Olive Page 3

The Short Form
WWW.OLIVE.US / 877-296-5483 / $899 / 17.125 x 11.5 x 3.375 IN
•Excellent sound and incredibly quiet operation. •Superb music organization and access. •Legible LCD readout. •Elegant design.
•No video output/onscreen display. •Won't import noncontiguous tracks. 0512_olive_benfolds
Key Features
•Plays and rips CDs to 80-GB hard drive •Rips to FLAC, WAV, AIFF, and MP3 formats for 125- to 1,500-plus-disc capacity •Wireless or wired streaming of music to up to 5 zones; incorporates Wi-Fi access point; 4-port Ethernet switch for setup of multiple networked A/V components •Can burn audio CDs from hard drive •1-touch CD-copying/burning •Playlist/Searchlist ("smart"-playlist) creation, playback •Full-function supplied remote control includes volume-control/mute •Playlist data-editing software (Mac only)
Test Bench
CD playback was very good, with linearity essentially perfect and noise modulation as good as I've seen. Noise performance was about 3 dB inferior to the very best players, which is still very good. I checked my tests on a FLAC-imported version of our test CD and got essentially identical results - no surprise. Analog-domain record/play frequency response was nearly as good as CD play-only, as was distortion. Full lab results
And here's a biggie: Like most servers or CD changers, Symphony lets you edit info on your recordings by scrolling through lists of characters via its jog/shuttle wheels - an extremely tedious task. But you can also just type your Symphony's IP address (displayed on its Info page) into the Web browser of any computer on your home network, and you'll get typing access to most of its editable fields - Artists, Albums, Songs, Genres, Playlists. This will be a godsend to obsessive-collector types. For example, a disc whose ill-conceived table of contents yields an Artist listing of, say, "Barbara Hendricks," which unhappily sorts under the "Bs," can be instantly edited to "Hendricks, Barbara," to sort where it should. Very cool.

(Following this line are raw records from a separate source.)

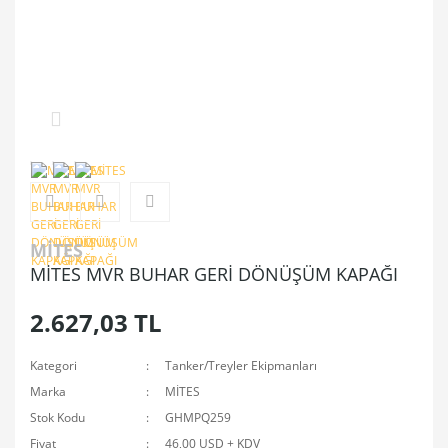
MİTES
MİTES MVR BUHAR GERİ DÖNÜŞÜM KAPAĞI
2.627,03 TL
Kategori
Tanker/Treyler Ekipmanları
Marka
MİTES
Stok Kodu
GHMPQ259
Fiyat
46,00 USD + KDV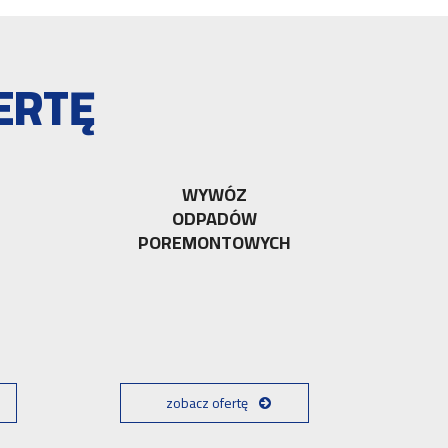
ERTĘ
WYWÓZ
ODPADÓW
POREMONTOWYCH
zobacz ofertę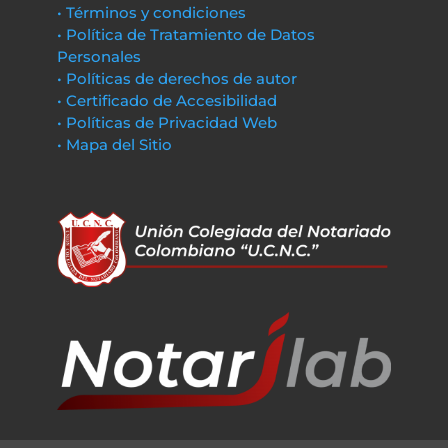
• Términos y condiciones
• Política de Tratamiento de Datos
Personales
• Políticas de derechos de autor
• Certificado de Accesibilidad
• Políticas de Privacidad Web
• Mapa del Sitio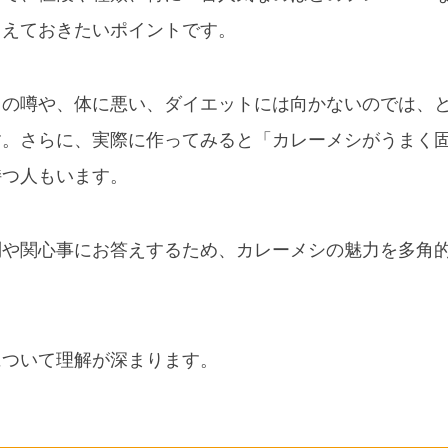
さえておきたいポイントです。
了の噂や、体に悪い、ダイエットには向かないのでは、
す。さらに、実際に作ってみると「カレーメシがうまく
持つ人もいます。
問や関心事にお答えするため、カレーメシの魅力を多角
について理解が深まります。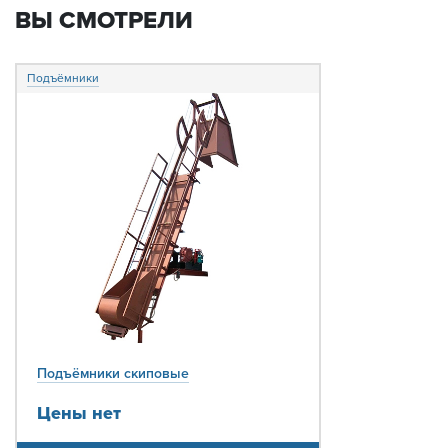
ВЫ СМОТРЕЛИ
Подъёмники
Подъёмники скиповые
Цены нет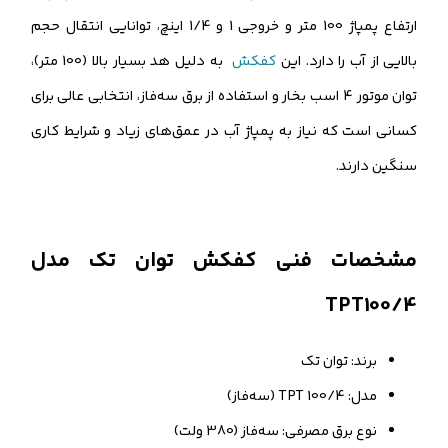
ارتفاع پمپاژ 100 متر و خروجی 1 و 1/4 اینچ، توانایی انتقال حجم
بالایی از آب را دارد. این
کفکش
به دلیل هد بسیار بالا (100 متر)،
توان موتور 4 اسب بخار و استفاده از برق سه‌فاز، انتخابی عالی برای
کسانی است که نیاز به پمپاژ آب در عمق‌های زیاد و شرایط کاری
سنگین دارند.
مشخصات فنی کفکش توان تک مدل
TPT100/4
برند: توان تک
مدل: TPT 100/4 (سه‌فاز)
نوع برق مصرفی: سه‌فاز (380 ولت)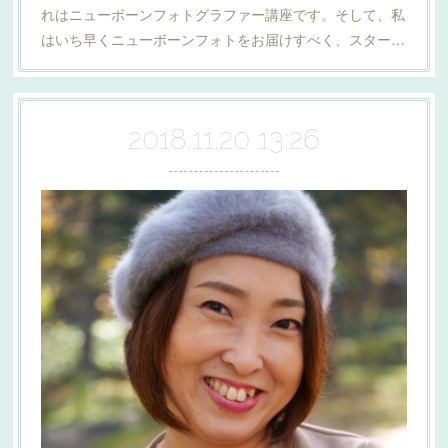
れはニューボーンフォトグラファー講座です。そして、私
はいち早くニューボーンフォトをお届けすべく、スター…
2018.11.20 13:26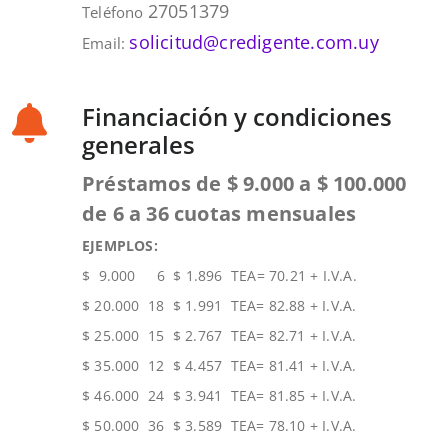
27051379
Teléfono
solicitud@credigente.com.uy
Email:
Financiación y condiciones
generales
Préstamos de $ 9.000 a $ 100.000
de 6 a 36 cuotas mensuales
EJEMPLOS:
$ 9.000 6 $ 1.896 TEA= 70.21 + I.V.A.
$ 20.000 18 $ 1.991 TEA= 82.88 + I.V.A.
$ 25.000 15 $ 2.767 TEA= 82.71 + I.V.A.
$ 35.000 12 $ 4.457 TEA= 81.41 + I.V.A.
$ 46.000 24 $ 3.941 TEA= 81.85 + I.V.A.
$ 50.000 36 $ 3.589 TEA= 78.10 + I.V.A.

On the other hand, I uncovered a couple of prominent gaps in Symphony's operation. The biggest: no video output for an onscreen display. The upside is that you don't need to turn on a TV to use Symphony. The downside is that the 3.75 x 1.5-inch LCD is your only window to its extensive menus and displays, many of which are critical to everyday operation. You can set a default to get a large-font display of the current track title, times, the progress bar, and scrolling album title during playback, and this was easy to read from across the room (absent bright light falling across the LCD). But for extensive programming, you really need to be standing next to Symphony itself.

You also can't select noncontiguous tracks for importation. Sure, you can rip an entire CD and simply delete the songs you don't want, which only takes a couple of keypresses. But for CDs from which you want to grab only two or three songs - and don't we all own too many of those? - this is a big hassle. Olive says it's working to correct this in a future software update - Symphony's firmware is upgradable through its own Internet connection or via a Web-download burnt to CD from your PC or Mac.

BOTTOM LINE There's even more to Olive's Symphony, but I've run out of space. Suffice it to say, this is the most thoroughly implemented, intelligently designed music server I've encountered, and its value is unquestionable - if it had a video out and onscreen display, it'd be just about perfect. Any serious music listener/collector who wants to replace 200 to as many as 2,000 CDs with a single slim component must check it out.